In Jeremiah 29 there contains an important historical letter that the prophet Jeremiah wrote to those taken into captivity. In it we can absorb much of what is needful for the moment. For people caught in Babylon it becomes a vital document, advising them of what they should now do.

This list comes straight out of Jeremiah 29.

  • First, prepare for the long haul. Be good citizens of your new land, (vv.5-6.)
  • Second, pray for the peace of the nation you’re captive in. (v.7.)
  • Third, don’t be fooled by it’s culture, Discern what is true and what is false. Babylon is full of false gods and worship.
  • Fourth, remember that God has given you “a future and a hope” (v. 11.)
  • Lastly, extend that same discernment to the spiritual understanding of your own past.

These five should be enough to navigate faithfully through hard times in Babylon.

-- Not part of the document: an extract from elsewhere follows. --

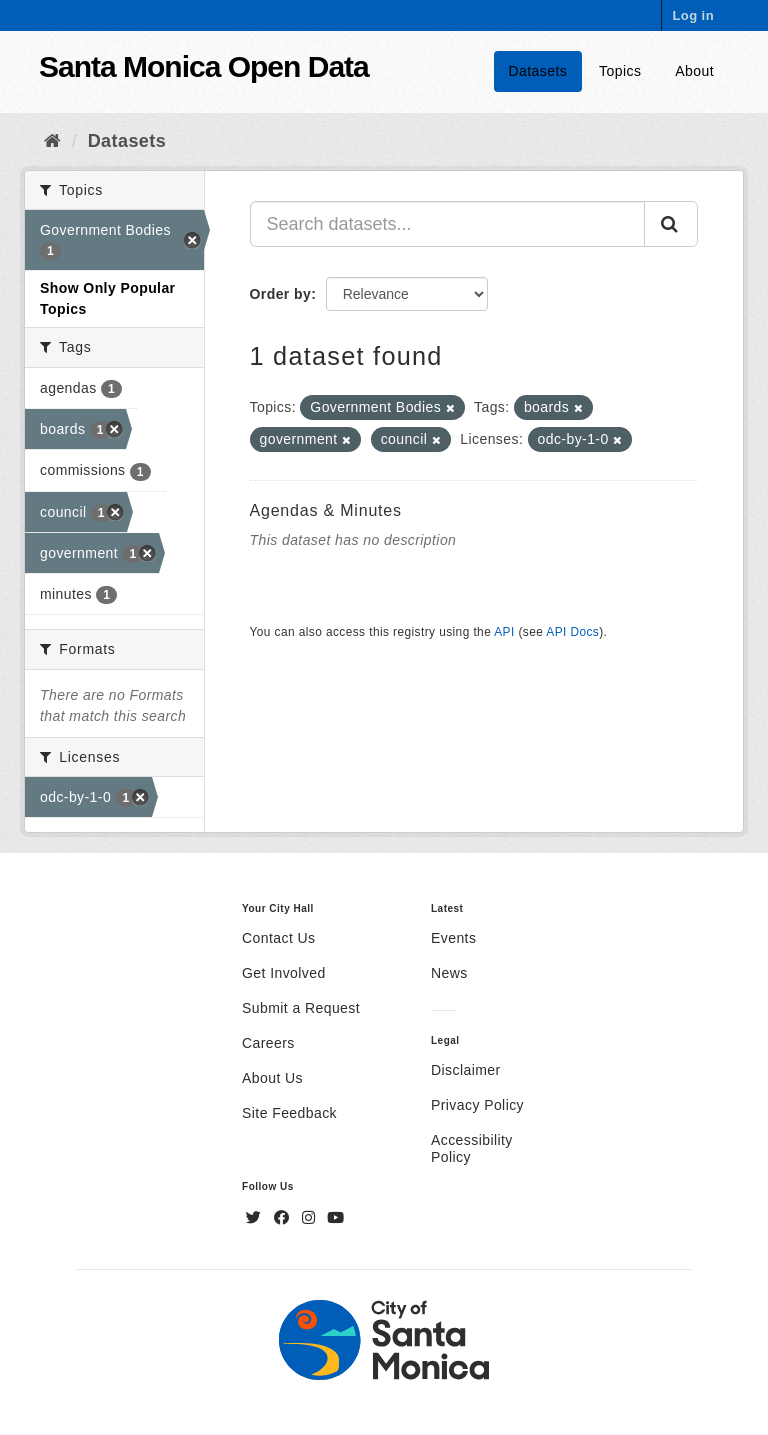 The width and height of the screenshot is (768, 1435). I want to click on [Instagram], so click(311, 1218).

We must admit that we’re only “pilgrims and strangers” here. Our citizenship is in heaven where it is secure. By faith we understand this.

As broken believers we are supervised by the Holy Spirit, even in this difficult place, Our souls are shepherded by God, even in Babylon. Our “captivity” is only temporary– it is not a permanent one.

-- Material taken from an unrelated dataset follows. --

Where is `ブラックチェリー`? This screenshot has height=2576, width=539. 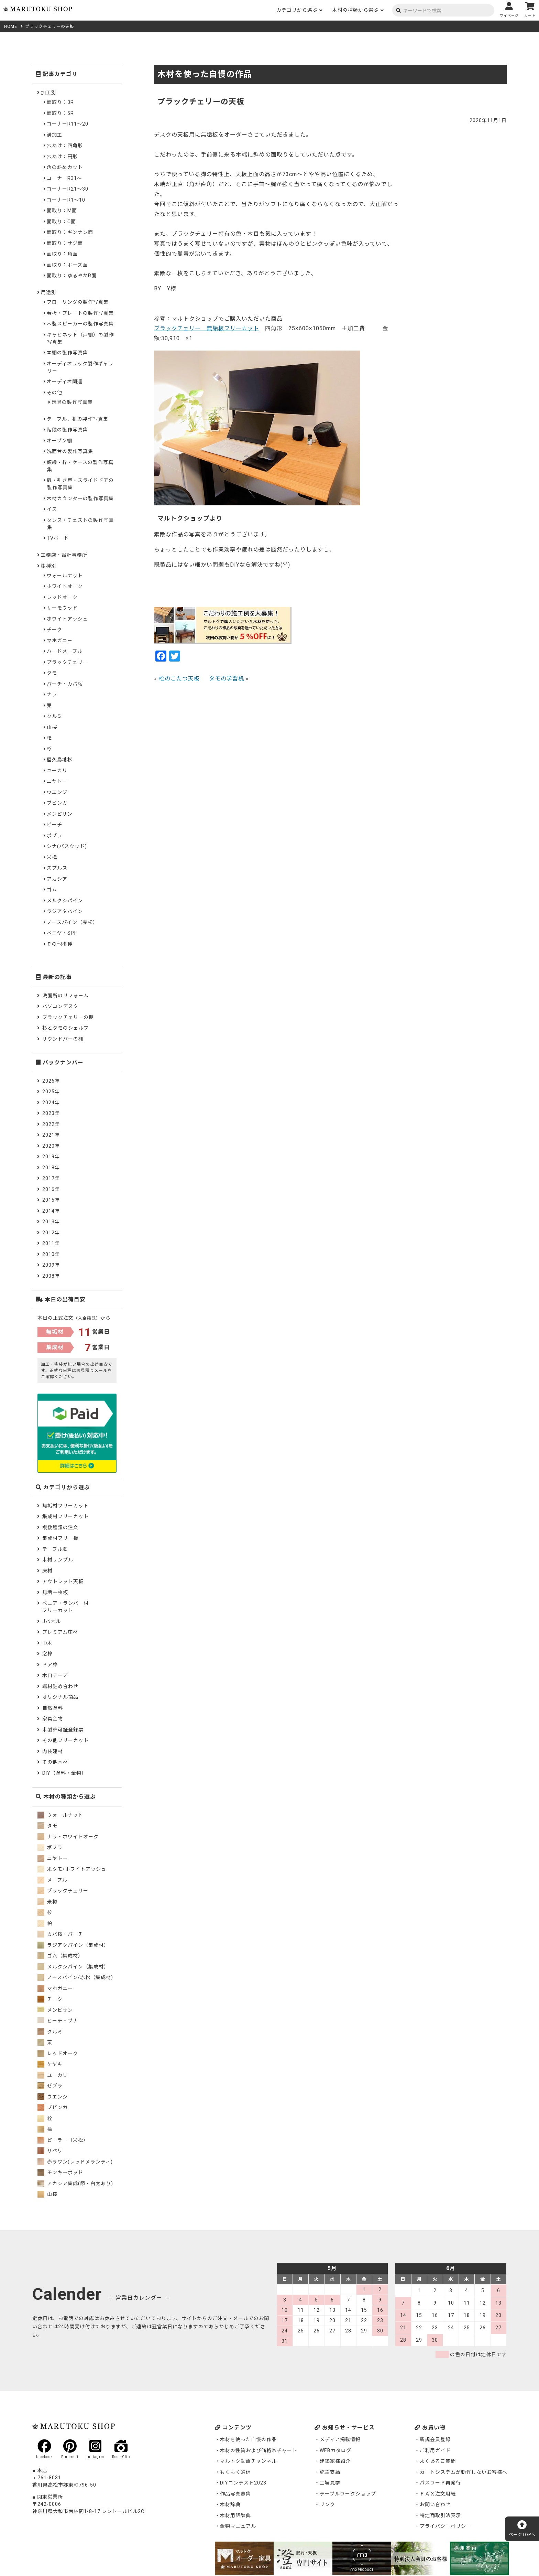 ブラックチェリー is located at coordinates (67, 662).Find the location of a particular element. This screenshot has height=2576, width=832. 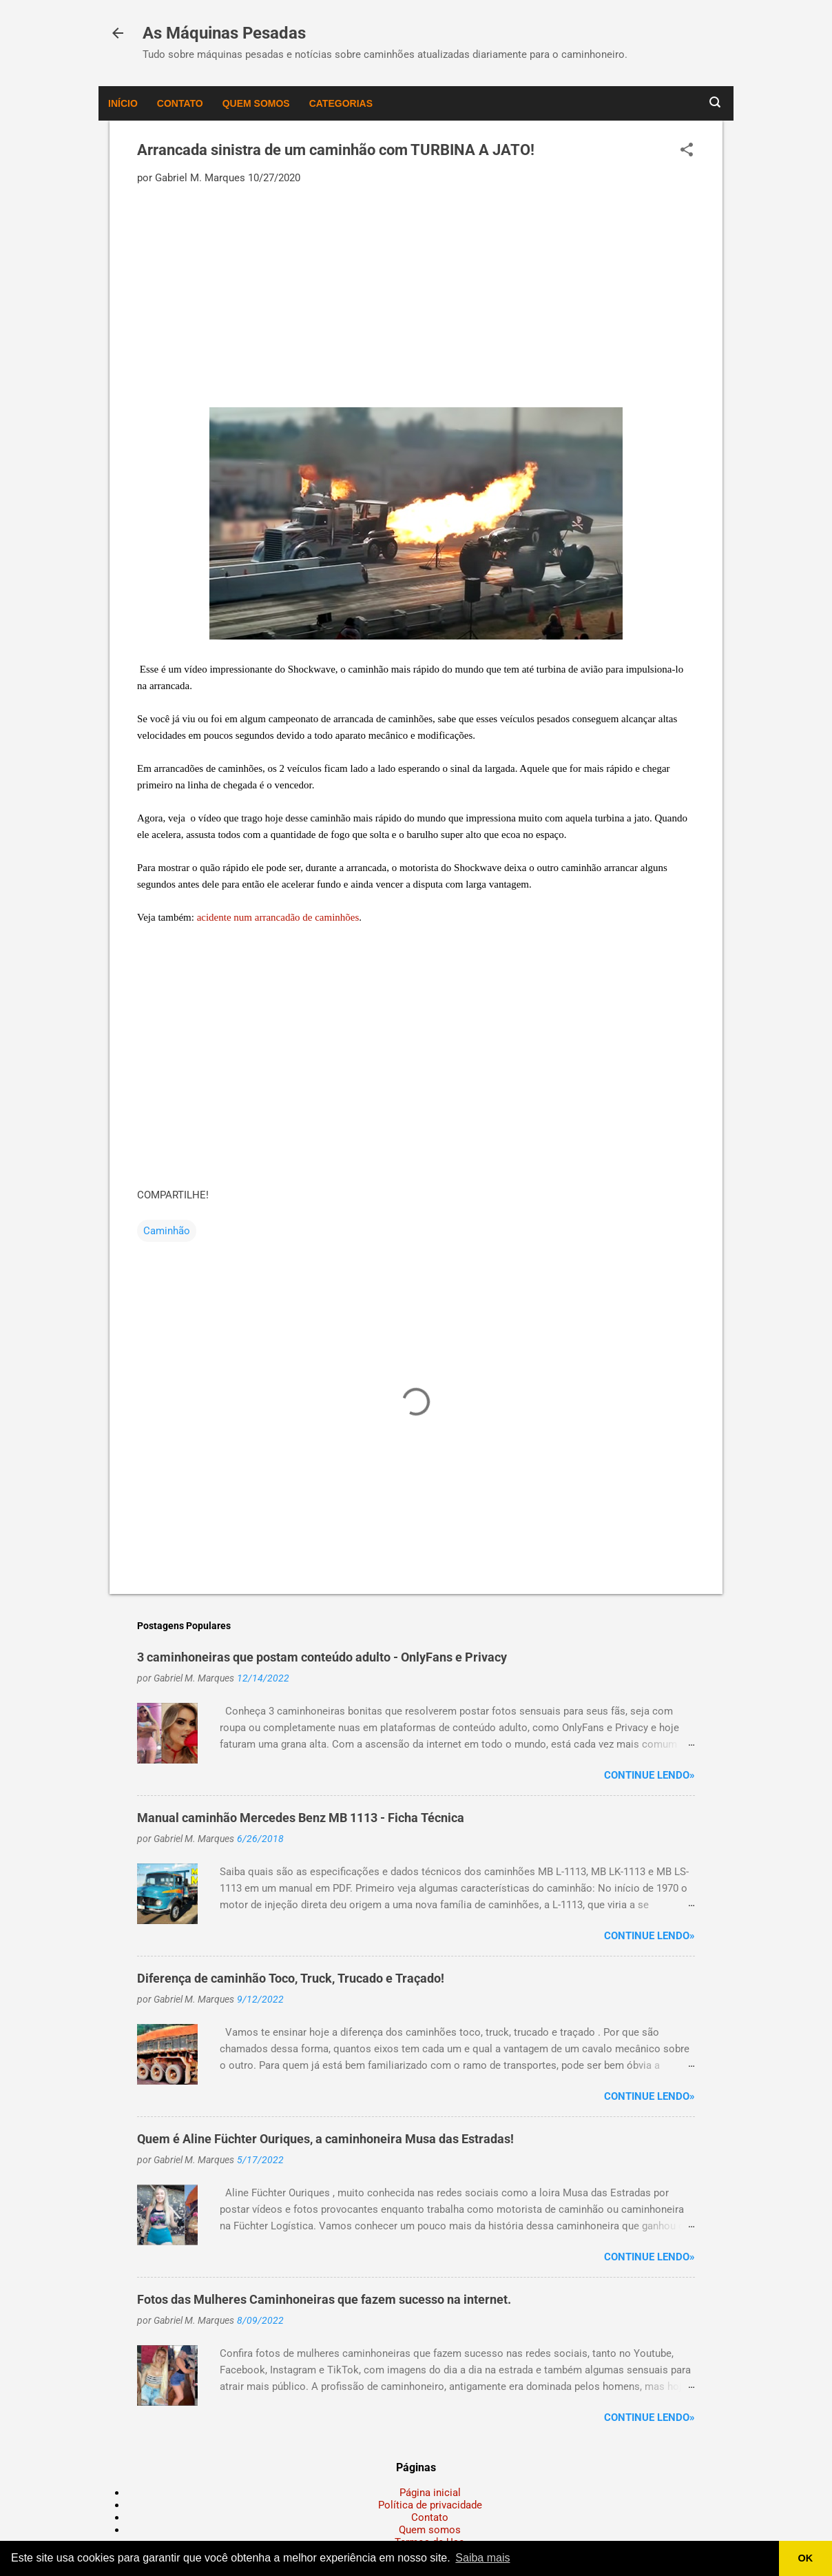

Continue lendo» is located at coordinates (649, 1775).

“And you will seek Me and find Me, when you search for Me with all your heart.”

Jeremiah 29:13, NKJV

“By the rivers of Babylon, There we sat down, yea, we wept When we remembered Zion.”

Psalm 137:1

“She who is in Babylon, elect together with you, greets you; and so does Mark my son.”

1 Peter 5:13

‘Alas, alas, that great city Babylon, that mighty city! For in one hour your judgment has come.’